— Required action —
Check the material that follows and say how many lines include the string "zijn", giving the number alone.
BEGIN Data for analysis
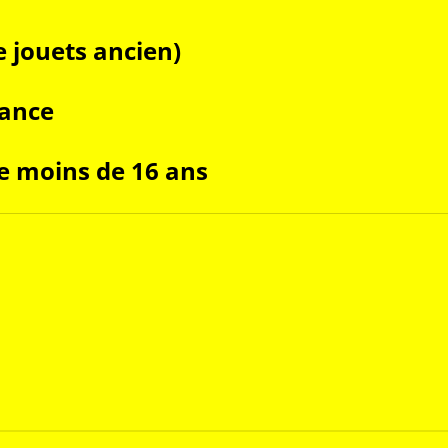
le jouets ancien)
rance
e moins de 16 ans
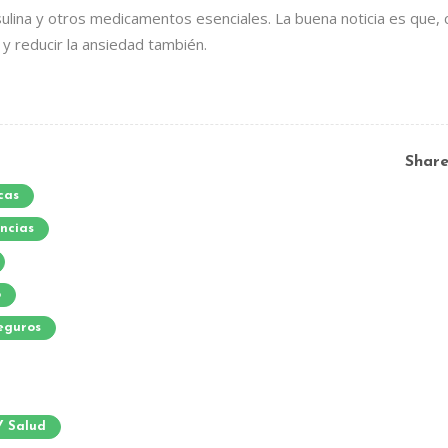
ulina y otros medicamentos esenciales. La buena noticia es que, 
y reducir la ansiedad también.
Shar
cas
ncias
o
eguros
Y Salud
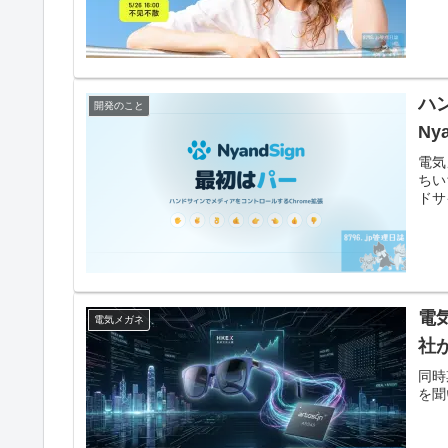
ハ
開発のこと
Ny
電気
ちい
ドサ
電
電気メガネ
社
同時
を聞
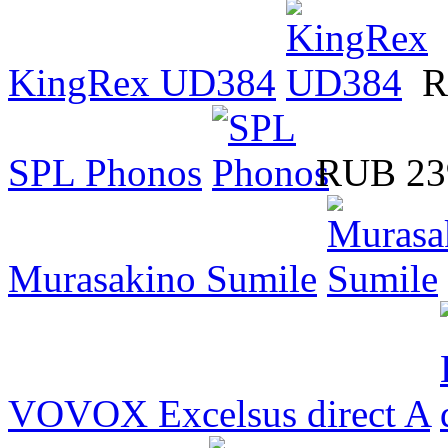
KingRex UD384
R
SPL Phonos
RUB 23
Murasakino Sumile
VOVOX Excelsus direct A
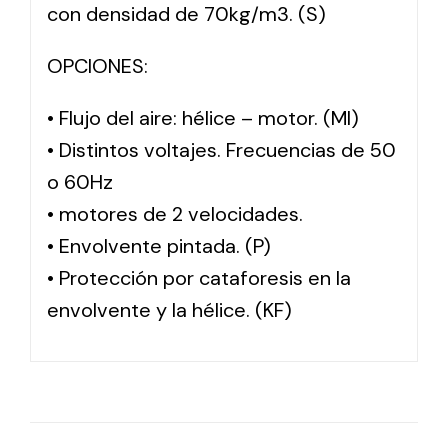
con densidad de 70kg/m3. (S)
OPCIONES:
• Flujo del aire: hélice – motor. (MI)
• Distintos voltajes. Frecuencias de 50
o 60Hz
• motores de 2 velocidades.
• Envolvente pintada. (P)
• Protección por cataforesis en la
envolvente y la hélice. (KF)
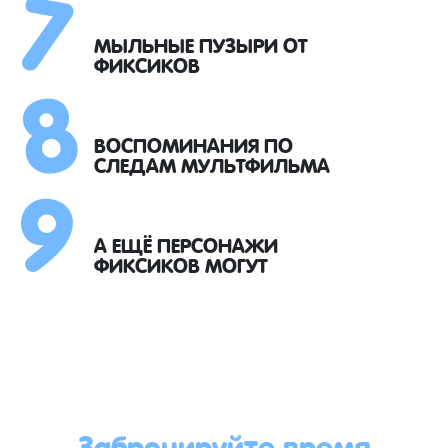
7
8
МЫЛЬНЫЕ ПУЗЫРИ ОТ
ФИКСИКОВ
9
ВОСПОМИНАНИЯ ПО
СЛЕДАМ МУЛЬТФИЛЬМА
А ЕЩЁ ПЕРСОНАЖИ
ФИКСИКОВ МОГУТ
Забронируйте время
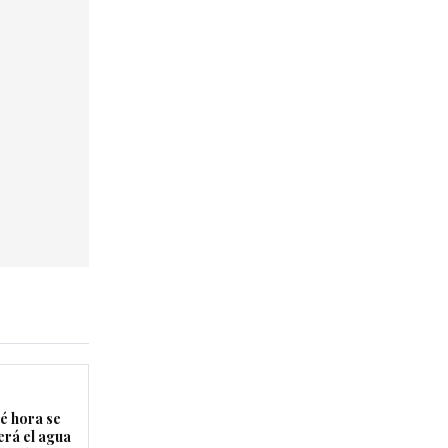
é hora se
erá el agua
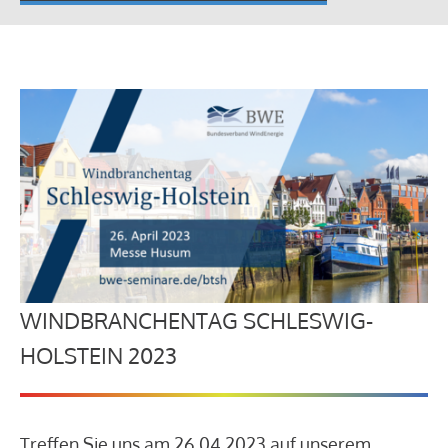
WINDBRANCHENTAG SCHLESWIG-
HOLSTEIN 2023
Treffen Sie uns am 26.04.2023 auf unserem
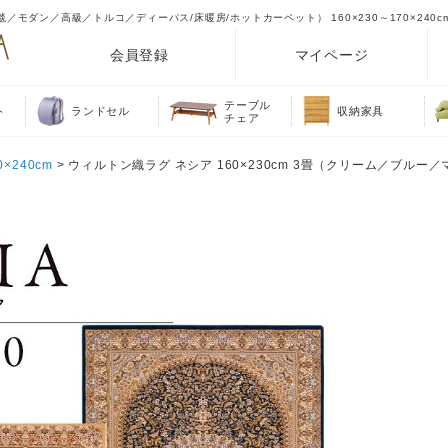
毯／モダン／高級／トルコ／ディーパス/床暖房/ホットカーペット） 160×230～170×240c
会員登録
マイページ
テーブル
ト
ランドセル
収納家具
チェア
0×240cm
> ウィルトン織ラグ ネシア 160×230cm 3畳（クリーム／ブルー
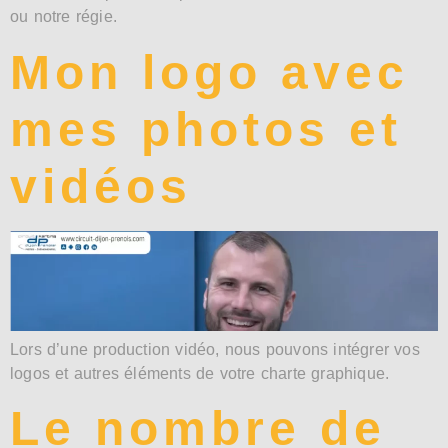
ou notre régie.
Mon logo avec
mes photos et
vidéos
Lors d’une production vidéo, nous pouvons intégrer vos
logos et autres éléments de votre charte graphique.
Le nombre de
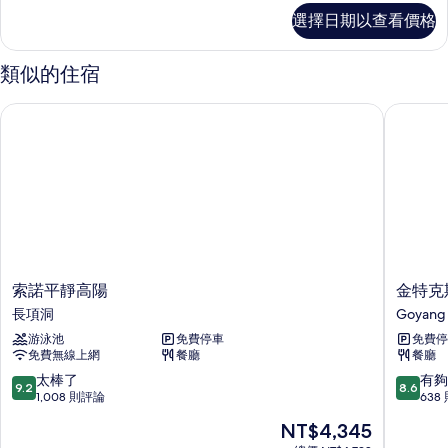
標
選擇日期以查看價格
準
房
的
類似的住宿
詳
情
索諾平靜高陽
金特克斯
索
金
索諾平靜高陽
金特克
諾
特
長項洞
Goyang
平
克
游泳池
免費停車
免費停
靜
斯
免費無線上網
餐廳
餐廳
高
格
陽
洛
9.2
8.6
太棒了
有夠
9.2
8.6
長
斯
分，
分，
1,008 則評論
638
項
特
滿
滿
現
NT$4,345
洞
飯
分
分
在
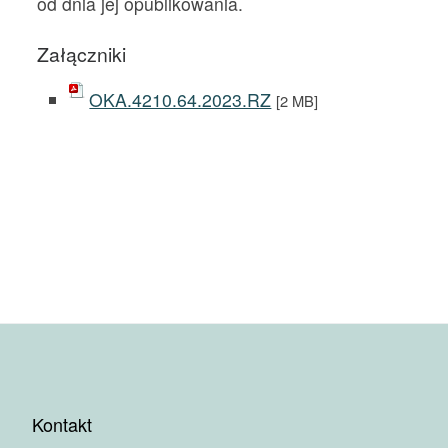
od dnia jej opublikowania.
Załączniki
OKA.4210.64.2023.RZ
[2 MB]
Kontakt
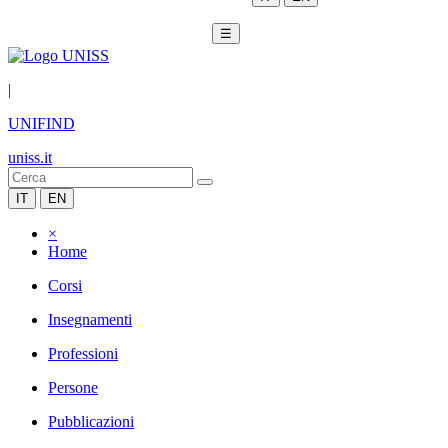
☰
|
UNIFIND
uniss.it
IT
EN
×
Home
Corsi
Insegnamenti
Professioni
Persone
Pubblicazioni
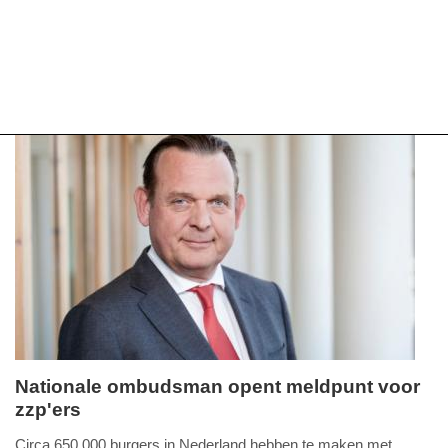
Nationale ombudsman opent meldpunt voor
zzp'ers
maandag,
1.
Circa 650.000 burgers in Nederland hebben te maken met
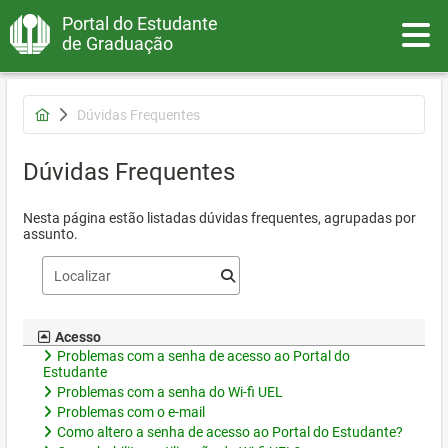
Portal do Estudante
Toggle
de Graduação
Dúvidas Frequentes
Dúvidas Frequentes
Nesta página estão listadas dúvidas frequentes, agrupadas por
assunto.
Acesso
Problemas com a senha de acesso ao Portal do
Estudante
Problemas com a senha do Wi-fi UEL
Problemas com o e-mail
Como altero a senha de acesso ao Portal do Estudante?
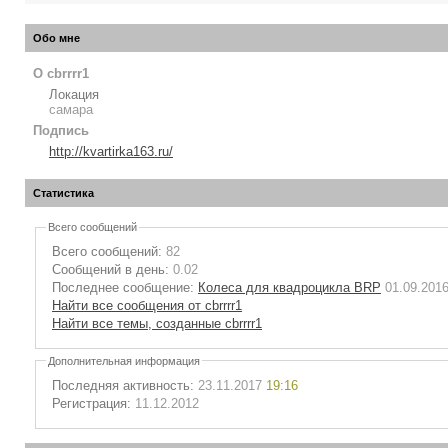
Обо мне
О cbrrrr1
Локация
самара
Подпись
http://kvartirka163.ru/
Статистика
Всего сообщений
Всего сообщений:
82
Сообщений в день:
0.02
Последнее сообщение:
Колеса для квадроцикла BRP
01.09.201
Найти все сообщения от cbrrrr1
Найти все темы, созданные cbrrrr1
Дополнительная информация
Последняя активность:
23.11.2017
19:16
Регистрация:
11.12.2012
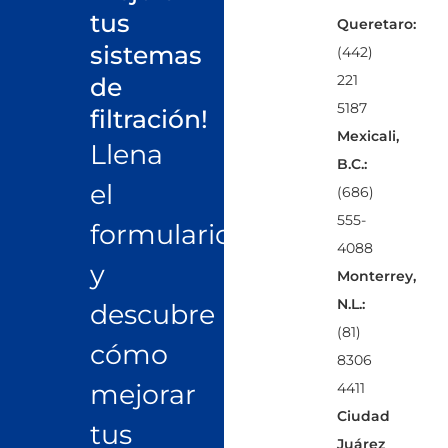
tus
Queretaro:
sistemas
(442)
221
de
5187
filtración!
Mexicali,
Llena
B.C.:
el
(686)
555-
formulario
4088
y
Monterrey,
N.L.:
descubre
(81)
cómo
8306
mejorar
4411
Ciudad
tus
Juárez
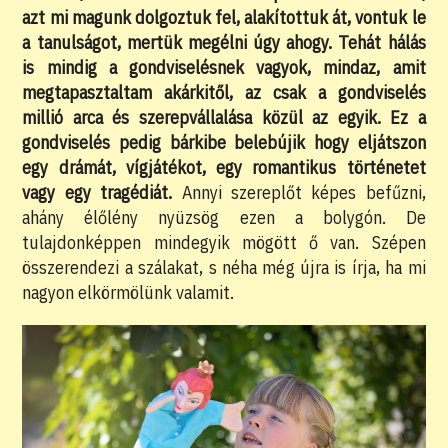
azt mi magunk dolgoztuk fel, alakítottuk át, vontuk le
a tanulságot, mertük megélni úgy ahogy. Tehát hálás
is mindig a gondviselésnek vagyok, mindaz, amit
megtapasztaltam akárkitől, az csak a gondviselés
millió arca és szerepvállalása közül az egyik. Ez a
gondviselés pedig bárkibe belebújik hogy eljátszon
egy drámát, vígjátékot, egy romantikus történetet
vagy egy tragédiát.
Annyi szereplőt képes befűzni,
ahány élőlény nyüzsög ezen a bolygón. De
tulajdonképpen mindegyik mögött ő van. Szépen
összerendezi a szálakat, s néha még újra is írja, ha mi
nagyon elkörmölünk valamit.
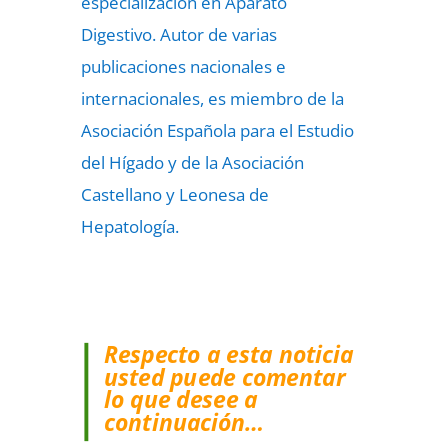
especialización en Aparato
Digestivo. Autor de varias
publicaciones nacionales e
internacionales, es miembro de la
Asociación Española para el Estudio
del Hígado y de la Asociación
Castellano y Leonesa de
Hepatología.
Respecto a esta noticia
usted puede comentar
lo que desee a
continuación…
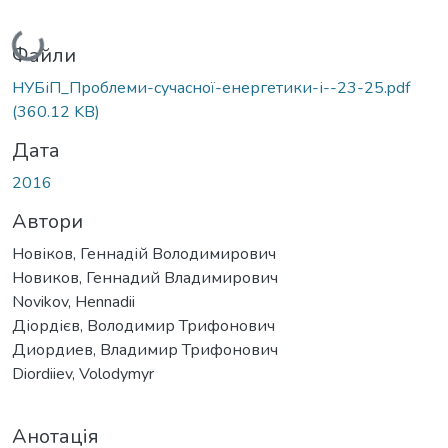
Вантажиться...
Файли
НУБіП_Проблеми-сучасної-енергетики-і--23-25.pdf
(360.12 KB)
Дата
2016
Автори
Новіков, Геннадій Володимирович
Новиков, Геннадий Владимирович
Novikov, Hennadii
Діордієв, Володимир Трифонович
Диордиев, Владимир Трифонович
Diordiiev, Volodymyr
Анотація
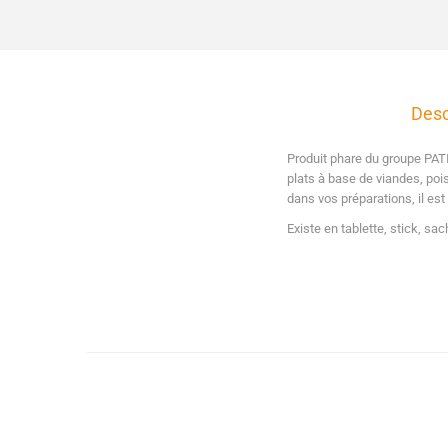
Desc
Produit phare du groupe PATIS
plats à base de viandes, poi
dans vos préparations, il est
Existe en tablette, stick, sac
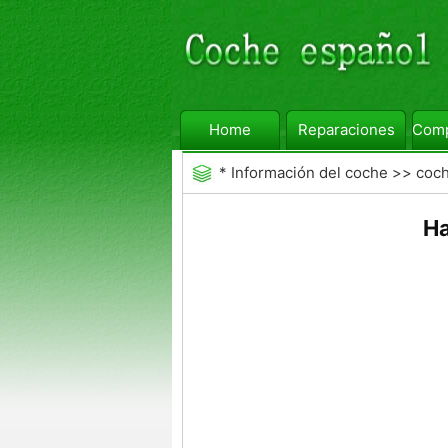
Home
Reparaciones
Comp
*
Información del coche
>>
coc
Ha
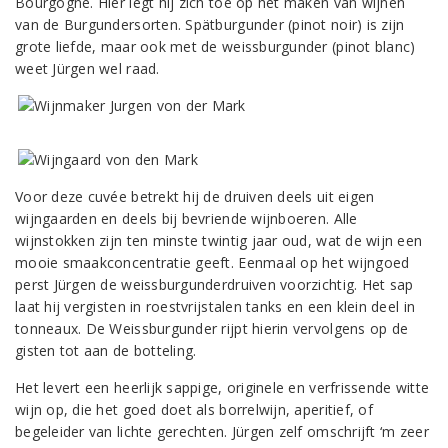
Bourgogne. Hier legt hij zich toe op het maken van wijnen
van de Burgundersorten. Spätburgunder (pinot noir) is zijn
grote liefde, maar ook met de weissburgunder (pinot blanc)
weet Jürgen wel raad.
Voor deze cuvée betrekt hij de druiven deels uit eigen
wijngaarden en deels bij bevriende wijnboeren. Alle
wijnstokken zijn ten minste twintig jaar oud, wat de wijn een
mooie smaakconcentratie geeft. Eenmaal op het wijngoed
perst Jürgen de weissburgunderdruiven voorzichtig. Het sap
laat hij vergisten in roestvrijstalen tanks en een klein deel in
tonneaux. De Weissburgunder rijpt hierin vervolgens op de
gisten tot aan de botteling.
Het levert een heerlijk sappige, originele en verfrissende witte
wijn op, die het goed doet als borrelwijn, aperitief, of
begeleider van lichte gerechten. Jürgen zelf omschrijft ‘m zeer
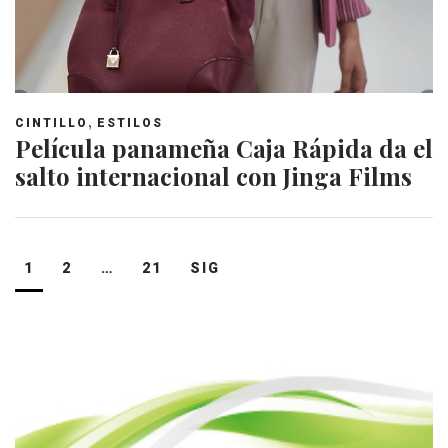
,
CINTILLO
ESTILOS
Película panameña Caja Rápida da el
salto internacional con Jinga Films
Navegación
1
2
…
21
SIG
de
entradas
END Data for analysis
— Response —
2